Sunday, May 20, 2007
Sunday Smith #2: .38 Safety Hammerless 4th Model, 1899
In 1887, S&W introduced its "Safety Hammerless" or "New Departure" models. Legend (surely apocryphal) has it that Mr. Wesson was disturbed by the tale of a child accidentally shooting himself with a small-frame S&W wheelgun, leading to the invention of a small-frame pocket revolver that couldn't be cocked, had a horrendously heavy double action trigger pull, and required that a grip safety on the backstrap be depressed in order for the trigger to be pulled in the first place.
In a move that seems alien to our lawsuit-besotted times, the Safety Hammerless revolvers shipped from the factory with a pin under the stocks that could be used to disable the grip safety. Interestingly, these pistols (known as "Lemonsqueezers" to their aficionados,) with their enclosed hammers and double-action-only triggers, became the pattern for the hammerless "Centennial" S&W revolvers that are the preferred pocket pistols of today's cognoscenti.

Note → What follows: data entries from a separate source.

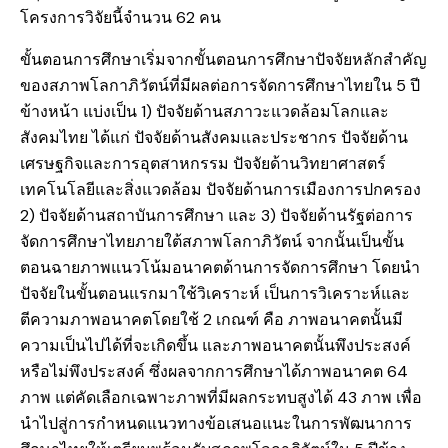
โครงการวิจัยนี้จำนวน 62 คน
ขั้นตอนการศึกษาเริ่มจากขั้นตอนการศึกษาปัจจัยหลักสำคัญ
ของสภาพโลกาภิวัตน์ที่มีผลต่อการจัดการศึกษาไทยใน 5 ปี
ข้างหน้า แบ่งเป็น 1) ปัจจัยด้านสภาวะแวดล้อมโลกและ
สังคมไทย ได้แก่ ปัจจัยด้านสังคมและประชากร ปัจจัยด้าน
เศรษฐกิจและการอุตสาหกรรม ปัจจัยด้านวิทยาศาสตร์
เทคโนโลยีและสิ่งแวดล้อม ปัจจัยด้านการเมืองการปกครอง
2) ปัจจัยด้านสถาบันการศึกษา และ 3) ปัจจัยด้านรัฐต่อการ
จัดการศึกษาไทยภายใต้สภาพโลกาภิวัตน์ จากนั้นเป็นขั้น
ตอนฉายภาพแนวโน้มอนาคตด้านการจัดการศึกษา โดยนำ
ปัจจัยในขั้นตอนแรกมาใช้วิเคราะห์ เป็นการวิเคราะห์และ
ตีความภาพอนาคตโดยใช้ 2 เกณฑ์ คือ ภาพอนาคตนั้นมี
ความเป็นไปได้ที่จะเกิดขึ้น และภาพอนาคตนั้นพึงประสงค์
หรือไม่พึงประสงค์ ซึ่งผลจากการศึกษาได้ภาพอนาคต 64
ภาพ แต่คัดเลือกเฉพาะภาพที่มีผลกระทบสูงได้ 43 ภาพ เพื่อ
นำไปสู่การกำหนดแนวทางข้อเสนอแนะในการพัฒนาการ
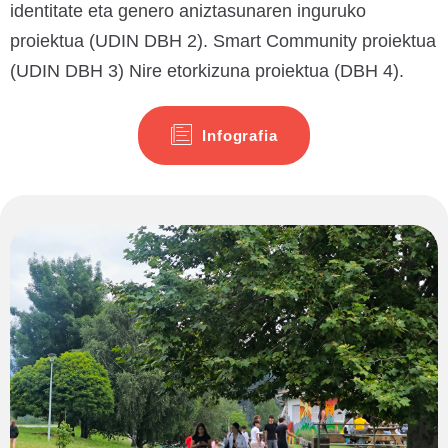
identitate eta genero aniztasunaren inguruko
proiektua (UDIN DBH 2). Smart Community proiektua
(UDIN DBH 3) Nire etorkizuna proiektua (DBH 4).
Infografia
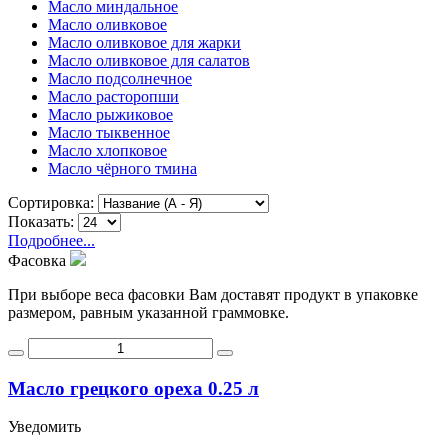
Масло миндальное
Масло оливковое
Масло оливковое для жарки
Масло оливковое для салатов
Масло подсолнечное
Масло расторопши
Масло рыжиковое
Масло тыквенное
Масло хлопковое
Масло чёрного тмина
Сортировка:
Показать:
Подробнее...
Фасовка
При выборе веса фасовки Вам доставят продукт в упаковке
размером, равным указанной граммовке.
Масло грецкого ореха 0.25 л
Уведомить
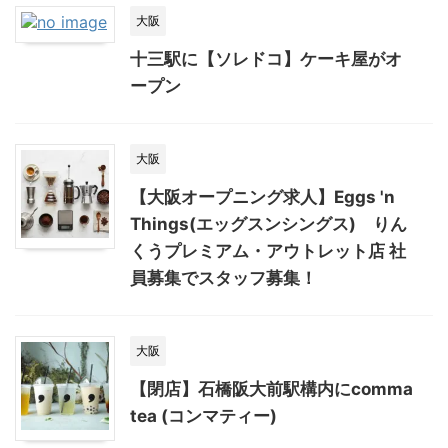
大阪
十三駅に【ソレドコ】ケーキ屋がオ
ープン
大阪
【大阪オープニング求人】Eggs 'n
Things(エッグスンシングス) りん
くうプレミアム・アウトレット店 社
員募集でスタッフ募集！
大阪
【閉店】石橋阪大前駅構内にcomma
tea (コンマティー)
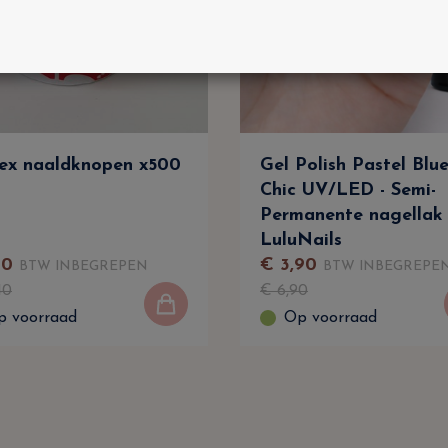
ex naaldknopen x500
Gel Polish Pastel Blu
Chic UV/LED - Semi-
Permanente nagellak
LuluNails
10
€
3
,
90
BTW INBEGREPEN
BTW INBEGREPE
40
€
6
,
90
p voorraad
Op voorraad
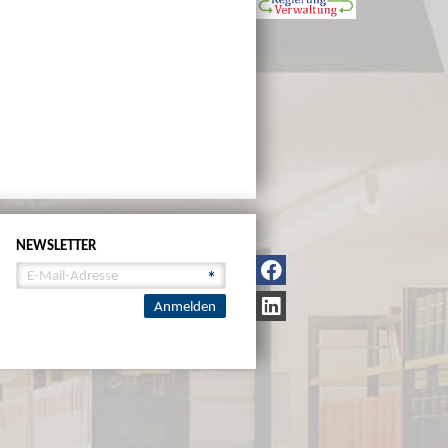
NEWSLETTER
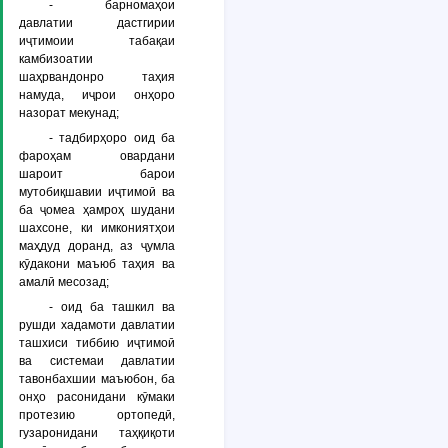
- барномаҳои
давлатии дастгирии
иҷтимоии табақаи
камбизоатии
шаҳрвандонро таҳия
намуда, иҷрои онҳоро
назорат мекунад;
- тадбирҳоро оид ба
фароҳам овардани
шароит барои
мутобиқшавии иҷтимоӣ ва
ба ҷомеа ҳамроҳ шудани
шахсоне, ки имкониятҳои
маҳдуд доранд, аз ҷумла
кӯдакони маъюб таҳия ва
амалӣ месозад;
- оид ба ташкил ва
рушди хадамоти давлатии
ташхиси тиббию иҷтимоӣ
ва системаи давлатии
тавонбахшии маъюбон, ба
онҳо расонидани кӯмаки
протезию ортопедӣ,
гузаронидани таҳқиқоти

The pistol in the above photo is a .38 Safety Hammerless 4th Model, circa 1899. It has been re-nickeled, which can be deduced from a distance by the fact that the trigger is no longer case-colored and the trigger guard is bright rather than black. Despite its age, it still fires .38 S&W cartridges reliably and, if one can hold the hair-fine sights on target through the 15+ pound trigger squeeze, will hit what one is aiming at.